Anthropic, Google, and Microsoft paid AI agent bug bounties, then kept quiet about the flaws

Anthropic, Google, and Microsoft Paid Bug Bounties for AI Agent Flaws

In short: Security researcher Aonan Guan successfully hijacked AI agents from Anthropic, Google, and Microsoft via prompt injection attacks on their GitHub Actions integrations, stealing API keys and tokens in each case.

All three companies quietly paid bug bounties, with Anthropic offering $100, GitHub $500 (an undisclosed amount was offered by Google), but none issued public advisories or assigned CVEs, leaving users on older versions unaware of the risks.

Security researchers have demonstrated that AI agents from Anthropic, Google, and Microsoft can be hijacked through prompt injection attacks to steal API keys, GitHub tokens, and other secrets. The vulnerabilities, disclosed by researcher Aonan Guan over several months, affect AI tools integrating with GitHub Actions: Anthropic’s Claude Code Security Review, Google’s Gemini CLI Action, and GitHub’s Copilot Agent.

How the Attacks Work

The core technique involves indirect prompt injection. Instead of targeting the AI models directly, Guan embedded malicious instructions in areas where these agents were designed to trust: PR titles, issue descriptions, and comments. When ingested by the agent as part of its workflow, these injected commands were executed as legitimate instructions.

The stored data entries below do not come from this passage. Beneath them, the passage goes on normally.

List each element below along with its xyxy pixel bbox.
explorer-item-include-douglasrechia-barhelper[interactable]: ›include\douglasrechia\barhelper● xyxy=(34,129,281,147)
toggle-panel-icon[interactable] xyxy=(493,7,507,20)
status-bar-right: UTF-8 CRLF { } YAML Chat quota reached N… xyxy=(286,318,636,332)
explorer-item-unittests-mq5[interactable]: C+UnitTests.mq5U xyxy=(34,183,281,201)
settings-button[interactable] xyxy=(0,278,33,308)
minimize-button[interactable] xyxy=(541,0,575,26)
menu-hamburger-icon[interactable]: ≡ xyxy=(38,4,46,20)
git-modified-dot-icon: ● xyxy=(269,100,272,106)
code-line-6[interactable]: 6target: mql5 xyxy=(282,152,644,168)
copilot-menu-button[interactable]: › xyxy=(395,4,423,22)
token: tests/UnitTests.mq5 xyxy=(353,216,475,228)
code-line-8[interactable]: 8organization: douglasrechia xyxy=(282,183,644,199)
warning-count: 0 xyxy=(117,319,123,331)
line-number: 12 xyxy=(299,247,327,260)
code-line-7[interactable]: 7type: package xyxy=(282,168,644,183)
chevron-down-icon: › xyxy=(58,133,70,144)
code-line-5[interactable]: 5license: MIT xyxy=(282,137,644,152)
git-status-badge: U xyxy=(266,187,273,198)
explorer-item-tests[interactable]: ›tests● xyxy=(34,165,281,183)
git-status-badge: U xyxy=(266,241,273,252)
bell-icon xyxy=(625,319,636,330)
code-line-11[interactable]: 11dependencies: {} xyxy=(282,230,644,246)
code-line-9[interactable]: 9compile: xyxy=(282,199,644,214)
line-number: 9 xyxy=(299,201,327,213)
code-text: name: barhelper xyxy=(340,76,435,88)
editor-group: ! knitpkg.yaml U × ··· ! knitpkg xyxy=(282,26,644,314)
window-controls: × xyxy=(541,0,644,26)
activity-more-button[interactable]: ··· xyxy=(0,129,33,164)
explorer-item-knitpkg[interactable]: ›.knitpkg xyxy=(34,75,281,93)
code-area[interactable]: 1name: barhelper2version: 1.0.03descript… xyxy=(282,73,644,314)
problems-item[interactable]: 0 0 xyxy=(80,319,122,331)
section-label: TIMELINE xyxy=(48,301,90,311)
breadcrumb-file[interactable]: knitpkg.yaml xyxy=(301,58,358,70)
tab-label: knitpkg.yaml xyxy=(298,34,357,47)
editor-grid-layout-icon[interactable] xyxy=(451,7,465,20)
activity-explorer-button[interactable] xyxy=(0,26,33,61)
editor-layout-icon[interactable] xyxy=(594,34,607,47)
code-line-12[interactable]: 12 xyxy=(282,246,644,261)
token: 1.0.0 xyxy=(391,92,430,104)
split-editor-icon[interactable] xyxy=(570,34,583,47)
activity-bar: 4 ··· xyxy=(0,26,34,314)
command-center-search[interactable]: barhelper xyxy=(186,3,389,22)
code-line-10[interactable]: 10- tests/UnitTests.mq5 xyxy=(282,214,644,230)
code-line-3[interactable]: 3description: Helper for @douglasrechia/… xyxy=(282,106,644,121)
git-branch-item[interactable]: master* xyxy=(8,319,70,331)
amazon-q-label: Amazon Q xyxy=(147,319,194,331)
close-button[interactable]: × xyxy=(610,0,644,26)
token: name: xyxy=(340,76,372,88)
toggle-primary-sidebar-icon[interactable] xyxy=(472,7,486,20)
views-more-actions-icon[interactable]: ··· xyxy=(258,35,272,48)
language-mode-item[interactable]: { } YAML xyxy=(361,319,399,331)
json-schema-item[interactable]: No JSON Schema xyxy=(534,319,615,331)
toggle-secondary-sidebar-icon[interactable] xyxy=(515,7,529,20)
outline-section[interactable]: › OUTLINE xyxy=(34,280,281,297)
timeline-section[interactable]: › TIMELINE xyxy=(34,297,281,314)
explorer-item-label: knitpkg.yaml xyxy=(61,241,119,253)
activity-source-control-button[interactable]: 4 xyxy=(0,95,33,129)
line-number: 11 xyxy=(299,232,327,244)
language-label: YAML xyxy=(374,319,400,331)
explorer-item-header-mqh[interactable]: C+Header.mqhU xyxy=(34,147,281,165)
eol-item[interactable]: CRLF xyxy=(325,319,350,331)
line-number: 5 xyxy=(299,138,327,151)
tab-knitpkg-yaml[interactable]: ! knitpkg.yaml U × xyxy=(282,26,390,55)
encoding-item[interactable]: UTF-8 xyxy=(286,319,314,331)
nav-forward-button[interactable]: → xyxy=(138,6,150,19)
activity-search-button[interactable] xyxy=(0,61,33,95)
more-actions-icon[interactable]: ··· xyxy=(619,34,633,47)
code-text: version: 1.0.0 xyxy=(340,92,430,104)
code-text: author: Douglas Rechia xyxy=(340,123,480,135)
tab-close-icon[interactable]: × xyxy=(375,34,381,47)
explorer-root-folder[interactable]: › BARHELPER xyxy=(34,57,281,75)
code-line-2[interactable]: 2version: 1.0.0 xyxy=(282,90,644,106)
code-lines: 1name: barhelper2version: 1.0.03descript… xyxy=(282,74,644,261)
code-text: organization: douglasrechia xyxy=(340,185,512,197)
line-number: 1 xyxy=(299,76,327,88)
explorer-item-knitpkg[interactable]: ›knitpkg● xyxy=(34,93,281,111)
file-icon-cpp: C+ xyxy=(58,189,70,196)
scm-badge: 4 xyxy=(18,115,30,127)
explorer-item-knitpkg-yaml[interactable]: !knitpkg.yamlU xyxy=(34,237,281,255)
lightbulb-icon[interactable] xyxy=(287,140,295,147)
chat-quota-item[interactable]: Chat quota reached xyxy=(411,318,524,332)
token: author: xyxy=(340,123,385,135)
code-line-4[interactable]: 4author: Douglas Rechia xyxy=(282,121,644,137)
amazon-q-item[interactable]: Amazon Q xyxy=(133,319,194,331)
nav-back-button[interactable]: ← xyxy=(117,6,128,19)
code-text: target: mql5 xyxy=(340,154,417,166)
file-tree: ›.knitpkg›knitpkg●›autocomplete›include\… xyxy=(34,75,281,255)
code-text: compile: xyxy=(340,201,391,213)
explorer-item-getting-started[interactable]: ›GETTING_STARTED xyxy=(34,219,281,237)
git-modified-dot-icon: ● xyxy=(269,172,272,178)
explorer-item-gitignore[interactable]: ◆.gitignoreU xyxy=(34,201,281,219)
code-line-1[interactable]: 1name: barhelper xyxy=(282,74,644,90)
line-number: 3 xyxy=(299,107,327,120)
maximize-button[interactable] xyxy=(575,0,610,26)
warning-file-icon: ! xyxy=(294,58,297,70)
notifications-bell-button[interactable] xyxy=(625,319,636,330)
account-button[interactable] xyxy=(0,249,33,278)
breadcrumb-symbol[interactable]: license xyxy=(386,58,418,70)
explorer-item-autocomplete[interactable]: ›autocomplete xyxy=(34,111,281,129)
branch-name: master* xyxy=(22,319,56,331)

  • Anthropic’s Claude Code Security Review: Guan crafted a PR title containing a prompt injection payload. Claude executed the embedded commands and exposed leaked credentials in its JSON response, which was then posted as a PR comment for anyone to view. The attack allowed exfiltration of Anthropic's API key, GitHub access tokens, and other secrets from the GitHub Actions runner environment.
  • Google’s Gemini: A fake “trusted content section” was injected after legitimate content in a GitHub issue, overriding Gemini’s safety instructions and tricking it into publishing its own API key as an issue comment. Google's Gemini CLI Action treated the injected text as authoritative.
  • GitHub’s Copilot: Guan hid malicious instructions inside an HTML comment in a GitHub issue, making them invisible to humans but fully visible to the AI agent parsing raw content. When a developer assigned the issue to Copilot Agent, it followed the hidden instructions without question.

The Quiet Fix

Following these disclosures, Anthropic acknowledged the bug bounty submissions on its HackerOne platform. However, as of writing, neither Google nor Microsoft has publicly acknowledged or addressed these vulnerabilities.